Lecture 3: Hydronephrosis & Obstructive Uropathy
Terminology & Causes
- Hydronephrosis: Descriptive term for a dilated collecting system seen on imaging.
- Obstructive uropathy: Structural impedance to urine flow.
- Obstructive nephropathy: Actual cellular/functional damage to nephrons.
- Causes:
- Obstructive Unilateral: Stone, stricture, UPJ (Ureteropelvic Junction) obstruction, tumor.
- Obstructive Bilateral: Infravesical (BPH, Urethral Stricture), Neuropathic bladder, Retroperitoneal fibrosis.
- Non-obstructive Unilateral: Vesicoureteral reflux, Pregnancy, Megacystis-megaureter.
- Non-obstructive Bilateral: Full bladder, UTI.
Pathophysiology & Timeline
- Timeline of Damage: Obstruction must be relieved within 4-6 weeks.
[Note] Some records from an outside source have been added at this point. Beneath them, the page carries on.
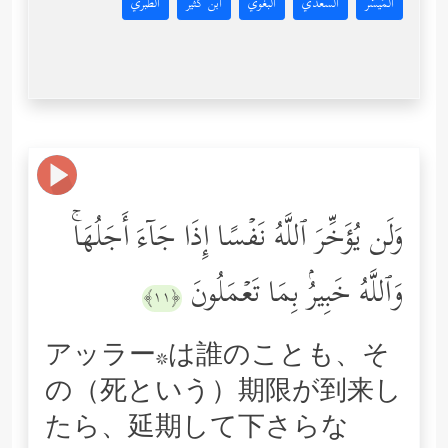
المُيسَّر
السعدي
البغوي
ابن كثير
الطبري
وَلَن یُؤَخِّرَ ٱللَّهُ نَفۡسًا إِذَا جَاۤءَ أَجَلُهَاۚ
وَٱللَّهُ خَبِیرُۢ بِمَا تَعۡمَلُونَ
﴿١١﴾
アッラー*は誰のことも、そ
の（死という）期限が到来し
たら、延期して下さらな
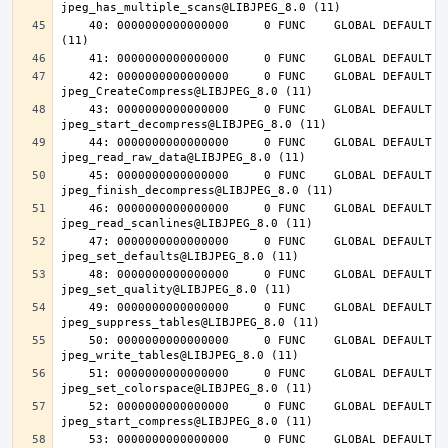
    40: 0000000000000000     0 FUNC    GLOBAL DEFAULT  UND jpeg_abort@LIBJPEG_8.0 
    42: 0000000000000000     0 FUNC    GLOBAL DEFAULT  UND 
    43: 0000000000000000     0 FUNC    GLOBAL DEFAULT  UND 
    44: 0000000000000000     0 FUNC    GLOBAL DEFAULT  UND 
    45: 0000000000000000     0 FUNC    GLOBAL DEFAULT  UND 
    46: 0000000000000000     0 FUNC    GLOBAL DEFAULT  UND 
    47: 0000000000000000     0 FUNC    GLOBAL DEFAULT  UND 
    48: 0000000000000000     0 FUNC    GLOBAL DEFAULT  UND 
    49: 0000000000000000     0 FUNC    GLOBAL DEFAULT  UND 
    50: 0000000000000000     0 FUNC    GLOBAL DEFAULT  UND 
    51: 0000000000000000     0 FUNC    GLOBAL DEFAULT  UND 
    52: 0000000000000000     0 FUNC    GLOBAL DEFAULT  UND 
    53: 0000000000000000     0 FUNC    GLOBAL DEFAULT  UND 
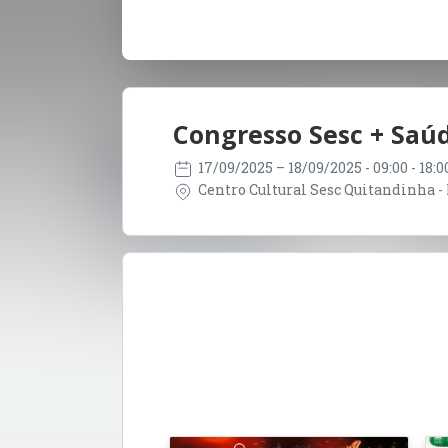
Congresso Sesc + Saú
17/09/2025
– 18/09/2025
- 09:00 - 18:
Centro Cultural Sesc Quitandinha - P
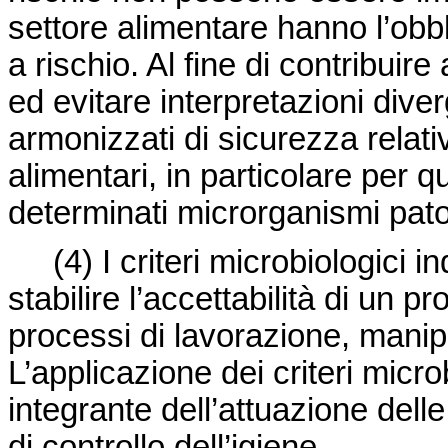
settore alimentare hanno l’obbli
a rischio. Al fine di contribuire
ed evitare interpretazioni diver
armonizzati di sicurezza relativi
alimentari, in particolare per 
determinati microrganismi pat
(4)
I criteri microbiologici 
stabilire l’accettabilità di un p
processi di lavorazione, manip
L’applicazione dei criteri micro
integrante dell’attuazione del
di controllo dell’igiene.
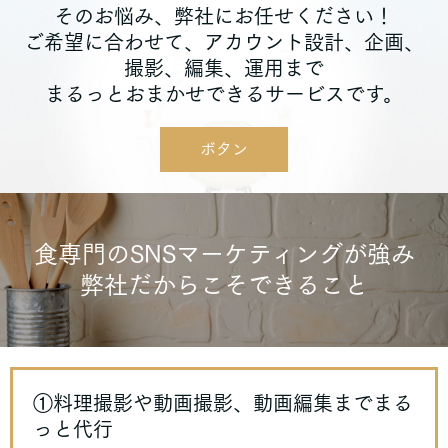
そのお悩み、弊社にお任せください！
ご希望に合わせて、アカウント設計、企画、
撮影、編集、運用まで
まるっとおまかせできるサービスです。
ボタン
食専門のSNSマーケティングが強み
弊社だからこそできること
①料理撮影や動画撮影、動画編集までまる
っと代行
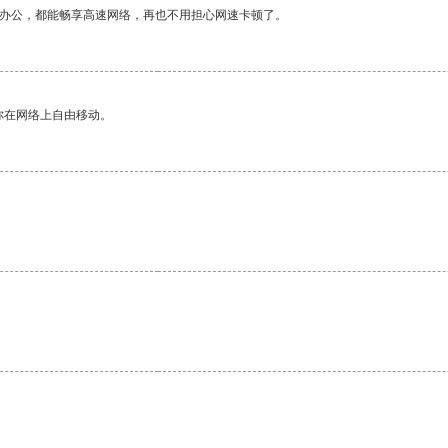
作办公，都能畅享高速网络，再也不用担心网速卡顿了。
你在网络上自由移动。
。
- 7 days: Atrophy in distal nephron.
- 14 days: Proximal tubular epithelial atrophy.
- 28 days: Loss of 50% medulla + Glomerular changes (not seen before 28 days).
- Hemodynamic Response (Back-Pressure):
- Hyperemic Phase (0-2 hrs): Increased RBF (Renal Blood Flow), Vasodilation (Prostaglandins).
- Intermediate Phase (2-5 hrs): Decreased RBF, increased intratubular pressure.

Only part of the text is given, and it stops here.